__TASK BRIEF__: The answer must be the lines from the one containing "1_armel.deb" through the last line of the data below, copied exactly, with nothing else.

──────── INFORMATION

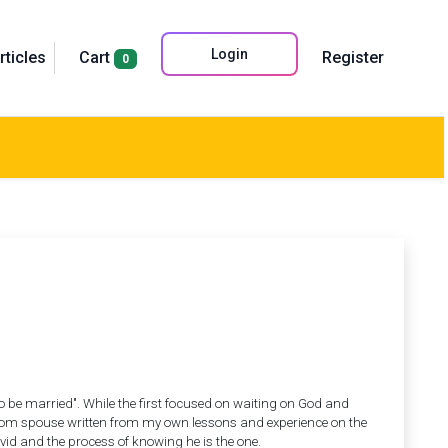
Login
rticles
Cart
Register
0
 to be married". While the first focused on waiting on God and
ingdom spouse written from my own lessons and experience on the
d and the process of knowing he is the one.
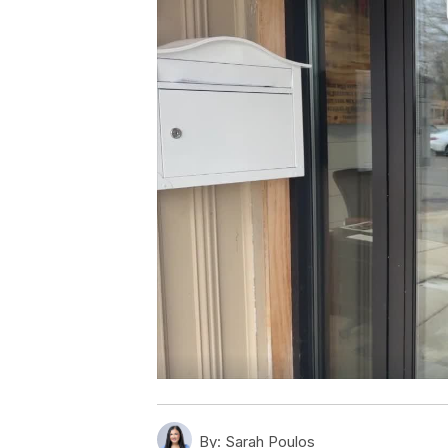
By:
Sarah Poulos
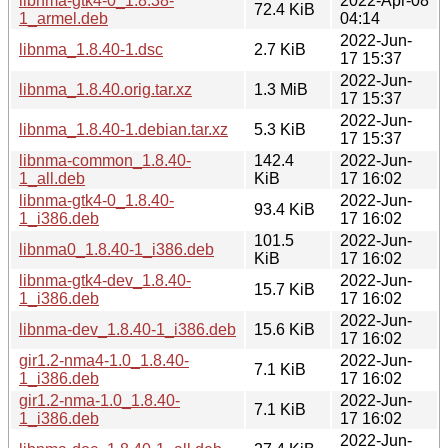
libnma-gtk4-0_1.8.38-
2022-Apr-08
72.4 KiB
1_armel.deb
04:14
2022-Jun-
libnma_1.8.40-1.dsc
2.7 KiB
17 15:37
2022-Jun-
libnma_1.8.40.orig.tar.xz
1.3 MiB
17 15:37
2022-Jun-
libnma_1.8.40-1.debian.tar.xz
5.3 KiB
17 15:37
libnma-common_1.8.40-
142.4
2022-Jun-
1_all.deb
KiB
17 16:02
libnma-gtk4-0_1.8.40-
2022-Jun-
93.4 KiB
1_i386.deb
17 16:02
101.5
2022-Jun-
libnma0_1.8.40-1_i386.deb
KiB
17 16:02
libnma-gtk4-dev_1.8.40-
2022-Jun-
15.7 KiB
1_i386.deb
17 16:02
2022-Jun-
libnma-dev_1.8.40-1_i386.deb
15.6 KiB
17 16:02
gir1.2-nma4-1.0_1.8.40-
2022-Jun-
7.1 KiB
1_i386.deb
17 16:02
gir1.2-nma-1.0_1.8.40-
2022-Jun-
7.1 KiB
1_i386.deb
17 16:02
2022-Jun-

────────────────

__RESPONSE AREA__:
1_armel.deb
04:14
2022-Jun-
libnma_1.8.40-1.dsc
2.7 KiB
17 15:37
2022-Jun-
libnma_1.8.40.orig.tar.xz
1.3 MiB
17 15:37
2022-Jun-
libnma_1.8.40-1.debian.tar.xz
5.3 KiB
17 15:37
libnma-common_1.8.40-
142.4
2022-Jun-
1_all.deb
KiB
17 16:02
libnma-gtk4-0_1.8.40-
2022-Jun-
93.4 KiB
1_i386.deb
17 16:02
101.5
2022-Jun-
libnma0_1.8.40-1_i386.deb
KiB
17 16:02
libnma-gtk4-dev_1.8.40-
2022-Jun-
15.7 KiB
1_i386.deb
17 16:02
2022-Jun-
libnma-dev_1.8.40-1_i386.deb
15.6 KiB
17 16:02
gir1.2-nma4-1.0_1.8.40-
2022-Jun-
7.1 KiB
1_i386.deb
17 16:02
gir1.2-nma-1.0_1.8.40-
2022-Jun-
7.1 KiB
1_i386.deb
17 16:02
2022-Jun-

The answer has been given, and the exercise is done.